■ **WHAT IS NEEDED**:
Below are the entries. Transcribe exactly the lines from the one with "Every Minecraft server" through the one with "Related Content", ends included, and leave out all others.

- - - - -

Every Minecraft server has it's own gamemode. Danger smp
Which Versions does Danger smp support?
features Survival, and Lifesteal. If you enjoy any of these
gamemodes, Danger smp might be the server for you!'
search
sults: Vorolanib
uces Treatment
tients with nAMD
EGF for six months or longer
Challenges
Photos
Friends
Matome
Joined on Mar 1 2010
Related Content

- - - - -

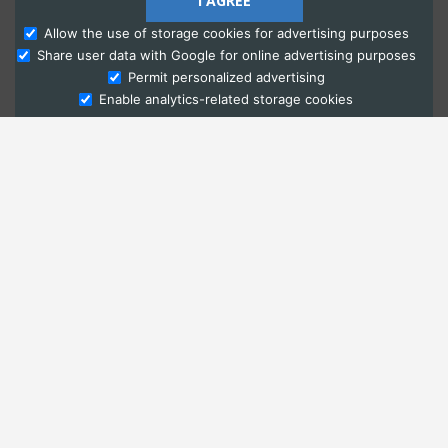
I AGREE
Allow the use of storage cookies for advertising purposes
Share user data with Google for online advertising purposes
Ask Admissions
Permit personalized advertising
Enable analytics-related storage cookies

- - - - -

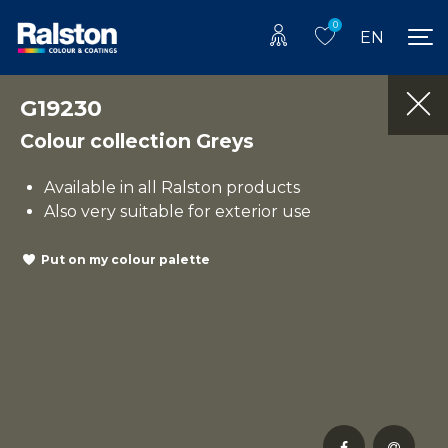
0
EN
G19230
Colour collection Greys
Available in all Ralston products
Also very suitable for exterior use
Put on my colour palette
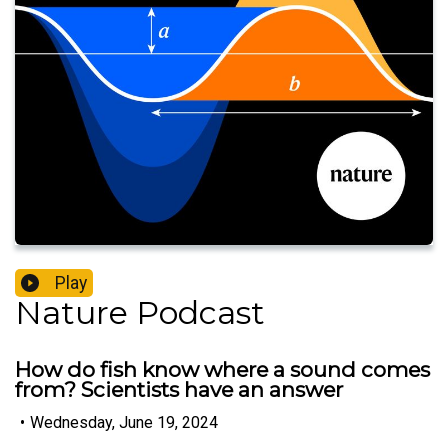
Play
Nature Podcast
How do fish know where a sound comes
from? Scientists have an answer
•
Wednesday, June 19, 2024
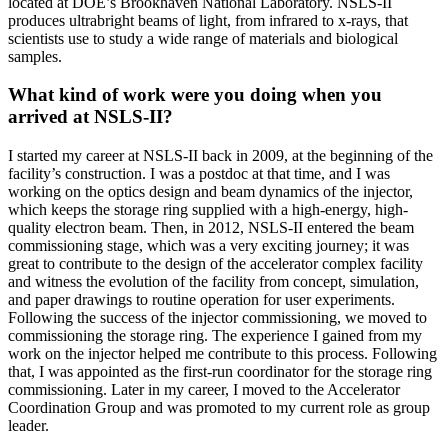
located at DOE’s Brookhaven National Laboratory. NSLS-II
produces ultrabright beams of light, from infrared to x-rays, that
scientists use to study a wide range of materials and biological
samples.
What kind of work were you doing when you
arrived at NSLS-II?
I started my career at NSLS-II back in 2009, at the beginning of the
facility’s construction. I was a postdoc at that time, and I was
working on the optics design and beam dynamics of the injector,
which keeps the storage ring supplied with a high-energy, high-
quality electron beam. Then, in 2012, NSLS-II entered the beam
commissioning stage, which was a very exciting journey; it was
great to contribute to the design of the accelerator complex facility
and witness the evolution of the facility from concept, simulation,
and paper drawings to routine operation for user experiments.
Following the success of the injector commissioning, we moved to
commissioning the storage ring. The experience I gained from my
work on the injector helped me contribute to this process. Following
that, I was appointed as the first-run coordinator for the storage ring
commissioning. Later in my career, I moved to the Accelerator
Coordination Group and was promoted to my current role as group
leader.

- - - - -

■ **EXERCISE ANSWER**:
Every Minecraft server has it's own gamemode. Danger smp
Which Versions does Danger smp support?
features Survival, and Lifesteal. If you enjoy any of these
gamemodes, Danger smp might be the server for you!'
search
sults: Vorolanib
uces Treatment
tients with nAMD
EGF for six months or longer
Challenges
Photos
Friends
Matome
Joined on Mar 1 2010
Related Content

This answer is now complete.